## Your instructions
Which lines of the records contain the word "Stadt"? Copy each one.

§

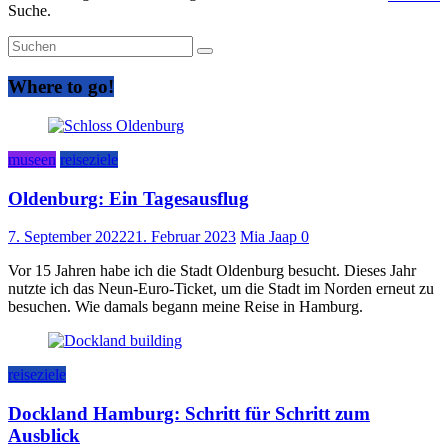
Suche.
Where to go!
museen
reiseziele
Oldenburg: Ein Tagesausflug
7. September 2022
21. Februar 2023
Mia Jaap
0
Vor 15 Jahren habe ich die Stadt Oldenburg besucht. Dieses Jahr
nutzte ich das Neun-Euro-Ticket, um die Stadt im Norden erneut zu
besuchen. Wie damals begann meine Reise in Hamburg.
reiseziele
Dockland Hamburg: Schritt für Schritt zum
Ausblick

§

## Response box
Vor 15 Jahren habe ich die Stadt Oldenburg besucht. Dieses Jahr
nutzte ich das Neun-Euro-Ticket, um die Stadt im Norden erneut zu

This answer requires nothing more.